“Loosing privilege feels like oppression”.
A quote form a participant of the On Whiteness: The Reading Group: On Space and Sound session. Baseera Khan who hosted the event, invited us to read Mabel O. Wilson’s Mine Not Yours. The text didn’t refer to sounds directly but the discussions were stimulating. We focused on the topic of ownership and who has the right to make noise. I remembered Soft Coercion, the City and the Recorded Female Voice (2017) Nina Power after the talk. We learned that Seinfeld&Friends were vessels for gentrification (a call for the for white middle-class to return to the inner city) and that the concept nonviolent resistance is a myth.
The event prompted me to read Gezi Park Protests and the Political Soundscapes of Istanbul (2016) E. Sirin Ozgun & Meri Kytö which is a good text detailing how sounds & noises were involved in the Gezi Park protests (2013-14). The text introduces readers to “acoustemology” (the epistemological nature of sound), “earing” (an sound studies & ethnography method of researching heard experiences) and it offers a compact overview of the history of protest which led to the Gezi Park protests/Taksim square events. Importantly silent protests are highlighted.

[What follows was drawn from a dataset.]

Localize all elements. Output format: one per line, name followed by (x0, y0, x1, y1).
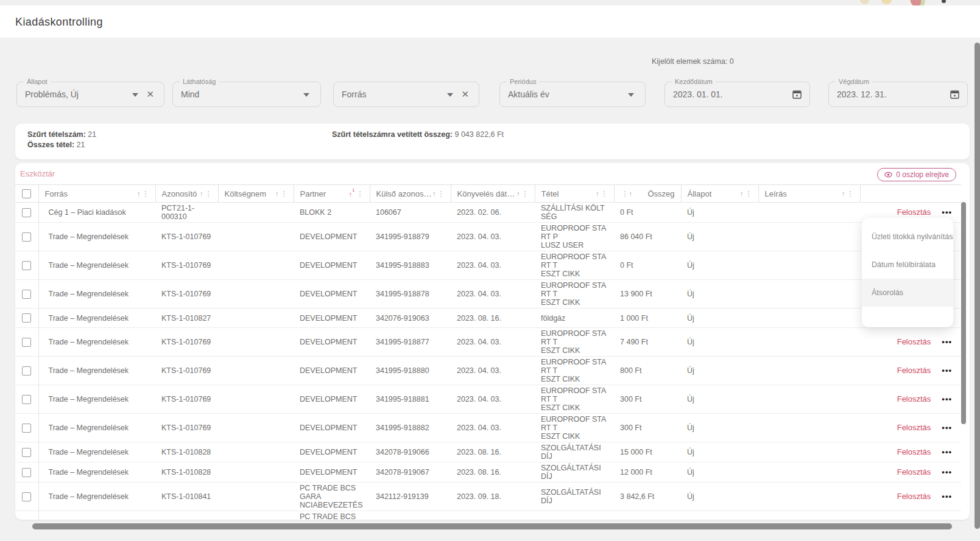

The Toxic Legacy of Zombie Formalism, Part 1: How an Unhinged Economy Spawned a New World of ‘Debt Aesthetics’ (2018) Chris Wiley
Finance was turning toward various forms of derivatives—collateralized debt obligations, credit default swaps, mortgage backed securities, etc.—which had the benefit of being loosely regulated, complex to the point of opacity, and hugely profitable. To those weaned in this environment, the art market must have looked quite attractive: It, too, is largely unregulated, with chandelier bidding and price fixing at the major auction houses, plus tax evasion and money laundering among collectors.